The series of high-level retirements are coincidental, each driven by personal circumstances, Berberich said.

“I think it’s the right time for me,” he said, explaining that CEOs and the organizations they lead both need a change every decade or so.

Berberich said he and his wife are planning to move to Dallas to be near their grandchildren. He said he’s not done working but hasn’t decided his next move yet.

The ISO has begun a nationwide search for his successor.

Restoring Trust

Recounting his accomplishments as CEO, Berberich said, “First and foremost, it’s showing the world how you can operate a grid with large amounts of renewables on it and do it in such a way that it’s reliable and efficient and effective — and I think we’ve done that.”

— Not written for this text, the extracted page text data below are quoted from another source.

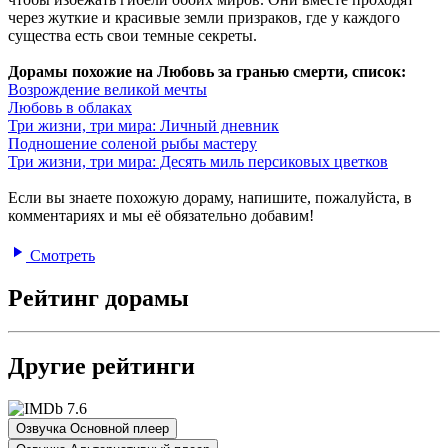
через жуткие и красивые земли призраков, где у каждого
существа есть свои темные секреты.
Дорамы похожие на Любовь за гранью смерти, список:
Возрождение великой мечты
Любовь в облаках
Три жизни, три мира: Личный дневник
Подношение соленой рыбы мастеру
Три жизни, три мира: Десять миль персиковых цветков
Если вы знаете похожую дораму, напишите, пожалуйста, в
комментариях и мы её обязательно добавим!
Смотреть
Рейтинг дорамы
Другие рейтинги
7.6
Озвучка Основной плеер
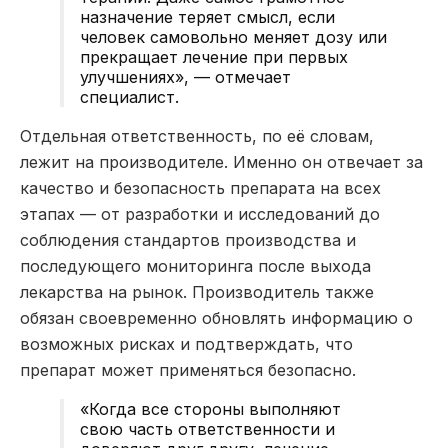
назначение теряет смысл, если
человек самовольно меняет дозу или
прекращает лечение при первых
улучшениях», — отмечает
специалист.
Отдельная ответственность, по её словам,
лежит на производителе. Именно он отвечает за
качество и безопасность препарата на всех
этапах — от разработки и исследований до
соблюдения стандартов производства и
последующего мониторинга после выхода
лекарства на рынок. Производитель также
обязан своевременно обновлять информацию о
возможных рисках и подтверждать, что
препарат может применяться безопасно.
«Когда все стороны выполняют
свою часть ответственности и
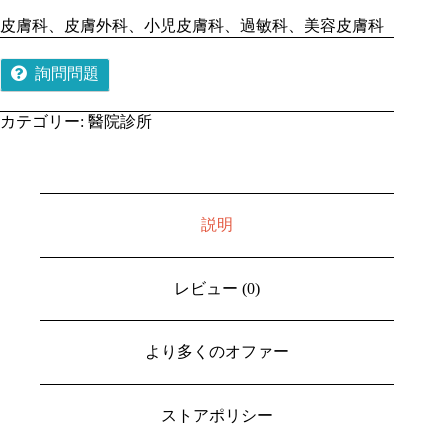
皮膚科、皮膚外科、小児皮膚科、過敏科、美容皮膚科
詢問問題
カテゴリー:
醫院診所
説明
レビュー (0)
より多くのオファー
ストアポリシー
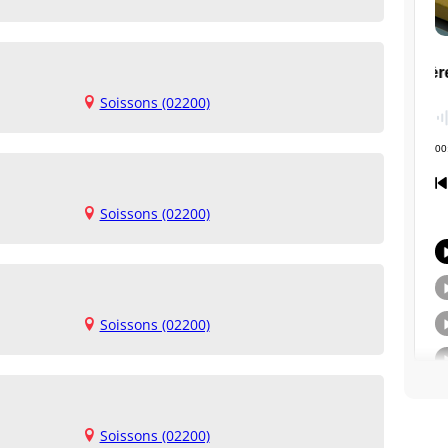
Soissons (02200)
Soissons (02200)
Soissons (02200)
Soissons (02200)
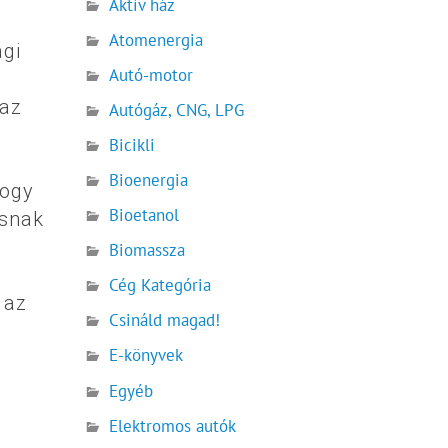
Aktív ház
Atomenergia
ági
Autó-motor
 az
Autógáz, CNG, LPG
Bicikli
Bioenergia
hogy
Bioetanol
ásnak
Biomassza
Cég Kategória
 az
Csináld magad!
E-könyvek
Egyéb
Elektromos autók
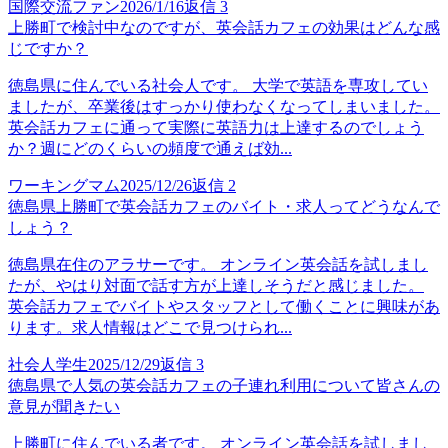
国際交流ファン
2026/1/16
返信
3
上勝町で検討中なのですが、英会話カフェの効果はどんな感
じですか？
徳島県に住んでいる社会人です。 大学で英語を専攻してい
ましたが、卒業後はすっかり使わなくなってしまいました。
英会話カフェに通って実際に英語力は上達するのでしょう
か？週にどのくらいの頻度で通えば効...
ワーキングマム
2025/12/26
返信
2
徳島県上勝町で英会話カフェのバイト・求人ってどうなんで
しょう？
徳島県在住のアラサーです。 オンライン英会話を試しまし
たが、やはり対面で話す方が上達しそうだと感じました。
英会話カフェでバイトやスタッフとして働くことに興味があ
ります。求人情報はどこで見つけられ...
社会人学生
2025/12/29
返信
3
徳島県で人気の英会話カフェの子連れ利用について皆さんの
意見が聞きたい
上勝町に住んでいる者です。 オンライン英会話を試しまし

Peaks of wind and solar on CAISO’s system have reached more than 70% and total renewables serving demand topped out at more than 80% on May 15, 2019.

CAISO Berberich
| CAISO

“I can remember when people were concerned about 20% renewables on the grid,” Berberich said. He looked at the board in CAISO’s control room last Tuesday around noon and said, “Right now we’re at 54% on the grid.”

Challenges lie ahead, he said, including serving peak and residual-peak load as the sun sets and solar goes offline, he said. CAISO planners predict potential shortfalls starting in 2021. (See CAISO, CPUC Warn of ‘Reliability Emergency’.)

And whether electric vehicles will absorb excess solar energy during the day or exacerbate California’s peak evening demand remains in doubt. (See EVs Could Soak up Solar or Exacerbate ‘Duck Curve’.)

“EVs are either a marriage made in heaven or a marriage made in hell,” he said.

Another major accomplishment, Berberich said, is the restoration of trust following California’s energy crisis of 2000-2001 and the creation of the EIM, which is on track to have significant participation from entities in every Western state by 2023.

“The EIM has shown that we have established credibility and trust in the region, which was sorely damaged during the energy crisis, and I think being able to turn that around completely to the fact that they would trust us to participate in our market is a big change,” Berberich said.

He said he’s melancholy about leaving CAISO and hopes to be remembered by its staff as a good leader.

“The proudest thing I have here is the people and the culture that we’ve been able to develop at the ISO to embrace the changes facing us,” he said. “We have an amazing group of people here, and I’m just simply humbled to have been able to be part of that.”